Кадзи видит грустный взгляд Митико, ее огромные глаза смотрят на него, и он тонет в этом взгляде.

«Неужели ты так думаешь?»

«Ты страстно и постоянно стремилась сделать нашу жизнь счастливой. Окидзима тоже бросил дерзкий вызов жизни, стремясь жить по-своему. Такой страсти и дерзости мне недоставало, и я черпал их у вас, барахтаясь в противоречиях. И все же, чтобы жить, этого, очевидно, недостаточно.

«Ты хочешь сказать, что счастье делает человека трусливым? Что я считала счастьем постоянно жить с тобой, и это тебя делало трусливым? Так?»

«Я был трусом не по твоей вине. Просто мое понятие о счастье было неправильным. Если бы я жил, как нужно, то в самые критические минуты, как бы горько мне ни было, я имел бы смелость идти наперекор всему. И как бы страшно мне ни было. Ну, например: если бороться против войны, то уж не жалеть своей жизни. Вот если бы мы с тобой жили с такой решимостью, я не страдал бы так тяжело».

«Но ведь ты обрел эту решимость».

Митико смотрела на него скорбными глазами, и от одной мысли, что она сейчас очень одинока, скупые слезы покатились по щекам Кадзи.
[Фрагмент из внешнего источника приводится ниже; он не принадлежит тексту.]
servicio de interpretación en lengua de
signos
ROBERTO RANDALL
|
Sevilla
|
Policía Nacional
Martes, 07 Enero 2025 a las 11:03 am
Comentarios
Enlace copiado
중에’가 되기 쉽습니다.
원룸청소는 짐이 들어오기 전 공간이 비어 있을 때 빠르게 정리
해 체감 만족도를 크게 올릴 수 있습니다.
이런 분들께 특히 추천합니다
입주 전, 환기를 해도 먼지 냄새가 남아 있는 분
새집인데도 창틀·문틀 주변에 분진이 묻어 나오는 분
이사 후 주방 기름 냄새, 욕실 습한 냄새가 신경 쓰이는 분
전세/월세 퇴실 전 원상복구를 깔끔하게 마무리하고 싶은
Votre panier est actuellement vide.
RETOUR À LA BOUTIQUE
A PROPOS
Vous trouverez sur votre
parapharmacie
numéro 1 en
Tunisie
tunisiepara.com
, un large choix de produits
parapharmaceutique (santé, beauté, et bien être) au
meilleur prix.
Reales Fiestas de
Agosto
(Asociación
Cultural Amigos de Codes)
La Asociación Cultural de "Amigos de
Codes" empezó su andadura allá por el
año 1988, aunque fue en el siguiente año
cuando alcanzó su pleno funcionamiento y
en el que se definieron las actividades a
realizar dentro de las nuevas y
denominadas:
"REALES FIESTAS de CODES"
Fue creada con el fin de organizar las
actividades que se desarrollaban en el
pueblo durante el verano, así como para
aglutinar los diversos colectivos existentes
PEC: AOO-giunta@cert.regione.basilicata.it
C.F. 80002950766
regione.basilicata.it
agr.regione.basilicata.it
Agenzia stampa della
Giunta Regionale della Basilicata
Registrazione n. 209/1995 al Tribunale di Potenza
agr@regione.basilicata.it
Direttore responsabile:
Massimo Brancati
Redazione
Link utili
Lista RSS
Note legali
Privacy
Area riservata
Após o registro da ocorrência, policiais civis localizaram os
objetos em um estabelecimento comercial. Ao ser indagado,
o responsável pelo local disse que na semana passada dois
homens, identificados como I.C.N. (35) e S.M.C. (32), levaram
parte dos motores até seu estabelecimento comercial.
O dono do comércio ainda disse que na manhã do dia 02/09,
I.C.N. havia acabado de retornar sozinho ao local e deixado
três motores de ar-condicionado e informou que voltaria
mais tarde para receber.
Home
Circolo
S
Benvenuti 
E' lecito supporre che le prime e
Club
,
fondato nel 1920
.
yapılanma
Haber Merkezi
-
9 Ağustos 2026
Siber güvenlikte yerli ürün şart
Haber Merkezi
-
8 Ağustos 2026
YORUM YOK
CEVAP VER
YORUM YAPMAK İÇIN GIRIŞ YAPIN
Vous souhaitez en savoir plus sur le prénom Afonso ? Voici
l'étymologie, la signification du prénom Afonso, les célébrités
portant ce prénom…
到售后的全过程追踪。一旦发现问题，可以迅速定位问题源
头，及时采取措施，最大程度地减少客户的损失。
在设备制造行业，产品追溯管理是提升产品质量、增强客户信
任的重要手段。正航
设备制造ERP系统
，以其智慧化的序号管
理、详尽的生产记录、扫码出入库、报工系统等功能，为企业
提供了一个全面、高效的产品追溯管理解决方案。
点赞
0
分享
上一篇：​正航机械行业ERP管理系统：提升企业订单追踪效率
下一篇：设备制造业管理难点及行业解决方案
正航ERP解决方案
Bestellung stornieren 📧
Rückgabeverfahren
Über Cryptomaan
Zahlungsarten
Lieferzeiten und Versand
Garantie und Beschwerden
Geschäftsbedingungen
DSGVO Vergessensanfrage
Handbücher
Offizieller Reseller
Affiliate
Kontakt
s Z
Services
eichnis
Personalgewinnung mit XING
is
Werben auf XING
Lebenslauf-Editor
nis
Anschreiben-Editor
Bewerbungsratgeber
«Огромное число людей, Митико, когда нужно проявить самую малую толику смелости, отступают, трусят. Может быть, они стараются жить честно, но трусость давит камнем их грудь, они терзаются и в конечном счете теряют человеческое достоинство. Многие даже становятся военными преступниками, хотя решительно никогда не хотели ими стать. А дело все в этой малой толике смелости. Я это понял лишь тогда, когда сделал шаг вперед, во время казни. Смелость проявляется не в размышлениях. Она в действии! Надо постоянно жить в полную силу, тогда не будешь ни о чем сожалеть».

«Да, может быть, ты прав…»

Кадзи видит, как Митико ему кивнула.

«Начнем сначала, Митико, хорошо? Ведь мы еще молоды. У нас тоже есть день, который зовется завтрашним…»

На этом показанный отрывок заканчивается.